(WHAT IS BEING ASKED):
Every line from the one holding "July 9, 2026" through the one holding "How fast is fast enough?" in the data below must be returned exactly, both ends included, with pictures left out and nothing else added.

◆ ◆ ◆ ◆

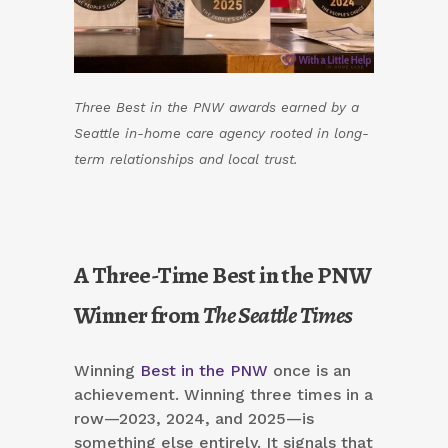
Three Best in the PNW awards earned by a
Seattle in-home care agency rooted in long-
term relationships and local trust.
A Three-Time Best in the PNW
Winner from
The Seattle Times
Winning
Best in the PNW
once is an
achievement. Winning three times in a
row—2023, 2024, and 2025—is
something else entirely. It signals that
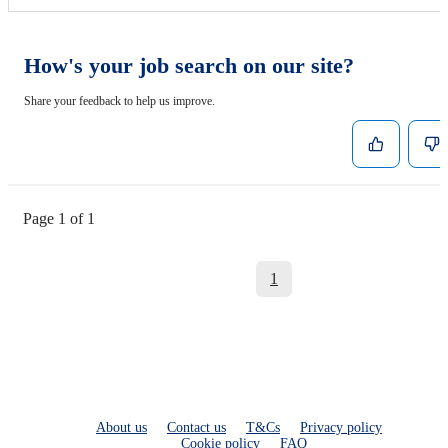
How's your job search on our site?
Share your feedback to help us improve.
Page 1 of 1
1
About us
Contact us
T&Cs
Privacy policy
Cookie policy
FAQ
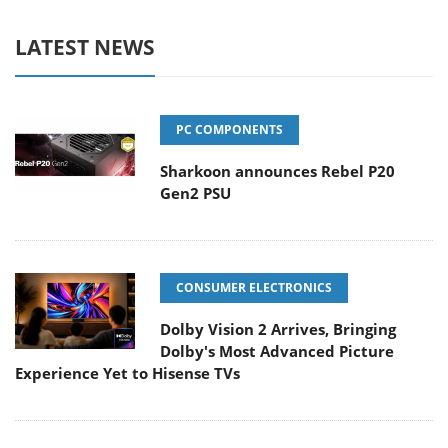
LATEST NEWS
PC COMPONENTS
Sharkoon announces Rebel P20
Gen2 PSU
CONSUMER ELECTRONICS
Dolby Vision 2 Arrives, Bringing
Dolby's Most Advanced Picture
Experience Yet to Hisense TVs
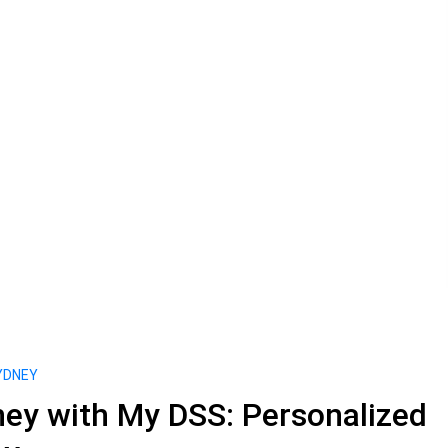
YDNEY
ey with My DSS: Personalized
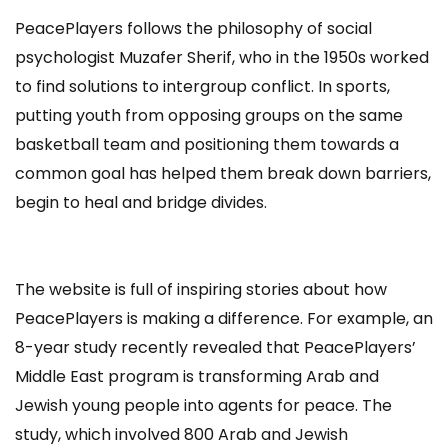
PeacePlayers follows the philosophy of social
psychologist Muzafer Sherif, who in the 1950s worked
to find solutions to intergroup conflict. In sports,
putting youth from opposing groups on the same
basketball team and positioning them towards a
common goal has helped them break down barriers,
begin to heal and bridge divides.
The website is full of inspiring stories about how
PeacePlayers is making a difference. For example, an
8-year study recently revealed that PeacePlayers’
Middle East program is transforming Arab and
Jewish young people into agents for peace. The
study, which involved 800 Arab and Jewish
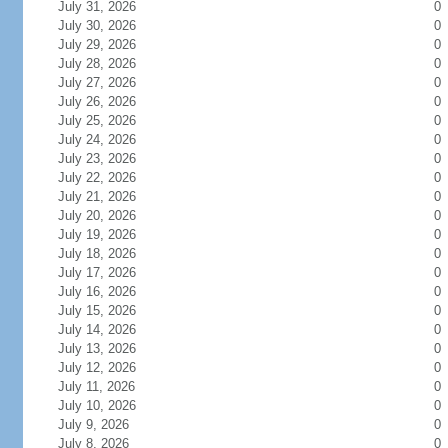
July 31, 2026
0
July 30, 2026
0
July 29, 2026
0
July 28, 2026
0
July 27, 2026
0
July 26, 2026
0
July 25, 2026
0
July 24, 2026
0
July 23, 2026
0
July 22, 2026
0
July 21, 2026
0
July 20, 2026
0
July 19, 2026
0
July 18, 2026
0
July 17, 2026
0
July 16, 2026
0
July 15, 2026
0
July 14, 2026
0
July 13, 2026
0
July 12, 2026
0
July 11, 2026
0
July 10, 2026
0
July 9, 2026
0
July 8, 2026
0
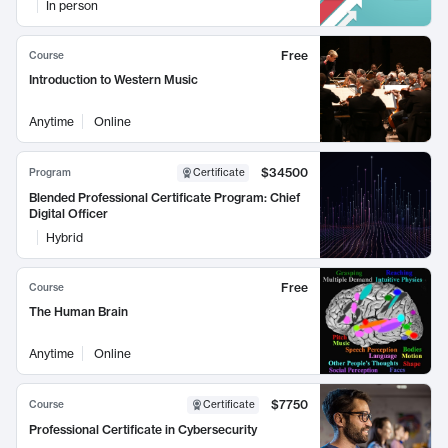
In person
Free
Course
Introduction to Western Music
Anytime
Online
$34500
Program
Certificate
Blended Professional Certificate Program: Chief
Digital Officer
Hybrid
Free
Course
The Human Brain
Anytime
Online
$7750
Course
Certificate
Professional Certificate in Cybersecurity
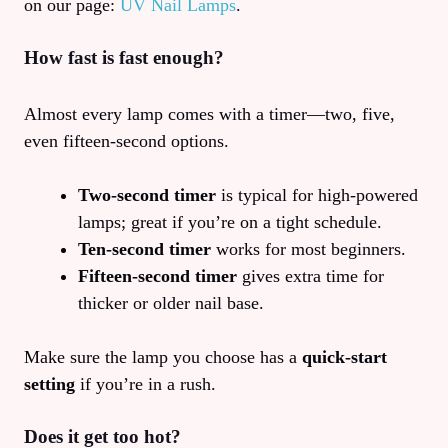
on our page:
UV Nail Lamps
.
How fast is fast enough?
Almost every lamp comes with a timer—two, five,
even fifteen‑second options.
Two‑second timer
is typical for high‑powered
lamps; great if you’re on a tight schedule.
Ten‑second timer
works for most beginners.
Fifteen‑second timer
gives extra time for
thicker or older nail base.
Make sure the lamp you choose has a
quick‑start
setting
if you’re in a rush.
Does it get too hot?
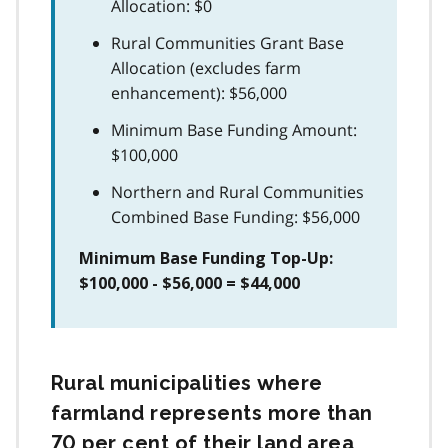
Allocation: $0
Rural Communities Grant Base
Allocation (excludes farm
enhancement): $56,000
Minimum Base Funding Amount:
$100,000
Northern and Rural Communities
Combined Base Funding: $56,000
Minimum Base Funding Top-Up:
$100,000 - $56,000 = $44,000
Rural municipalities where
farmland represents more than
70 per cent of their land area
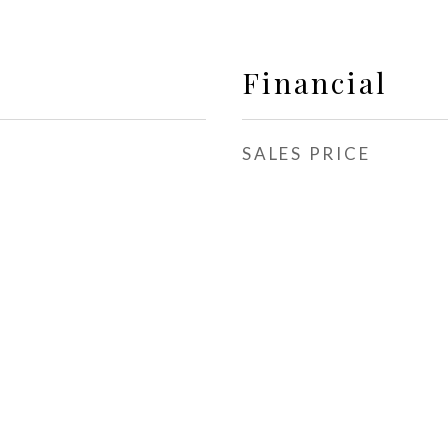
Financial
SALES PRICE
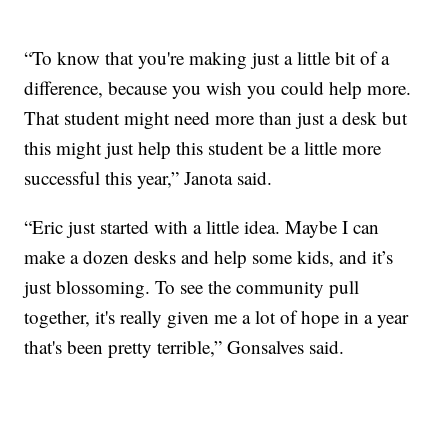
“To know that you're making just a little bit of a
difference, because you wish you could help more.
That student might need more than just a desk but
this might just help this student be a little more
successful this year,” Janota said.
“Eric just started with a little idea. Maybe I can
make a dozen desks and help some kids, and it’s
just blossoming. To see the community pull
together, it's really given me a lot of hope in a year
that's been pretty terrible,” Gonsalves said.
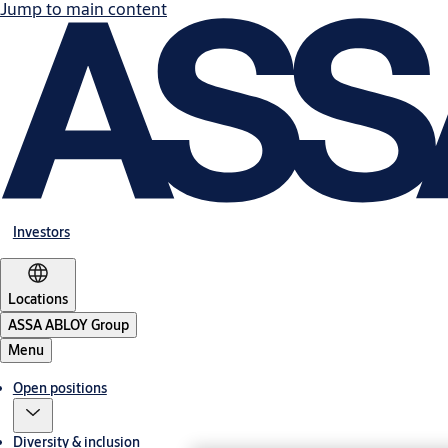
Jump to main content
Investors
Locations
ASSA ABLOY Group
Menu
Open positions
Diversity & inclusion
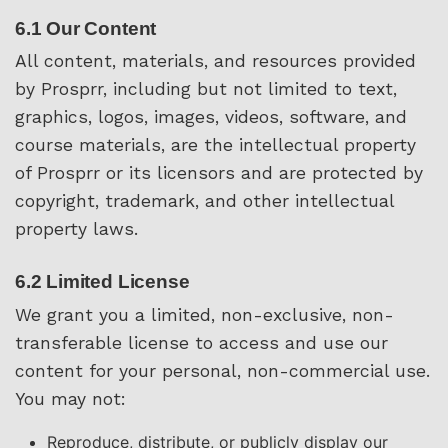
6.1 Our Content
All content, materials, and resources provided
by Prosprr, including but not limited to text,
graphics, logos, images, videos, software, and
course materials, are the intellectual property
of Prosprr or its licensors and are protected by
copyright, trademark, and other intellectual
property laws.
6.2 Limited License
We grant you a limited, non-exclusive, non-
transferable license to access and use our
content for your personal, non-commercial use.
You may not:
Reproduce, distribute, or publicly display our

◆ ◆ ◆ ◆

(OUTPUT OF THE EXERCISE):
July 9, 2026
0
July 8, 2026
0
In person
Free
Course
Introduction to Western Music
Anytime
Online
$34500
Program
Certificate
Blended Professional Certificate Program: Chief
Digital Officer
Hybrid
Free
Course
The Human Brain
Anytime
Online
$7750
Course
Certificate
Professional Certificate in Cybersecurity
on our page:
UV Nail Lamps
.
How fast is fast enough?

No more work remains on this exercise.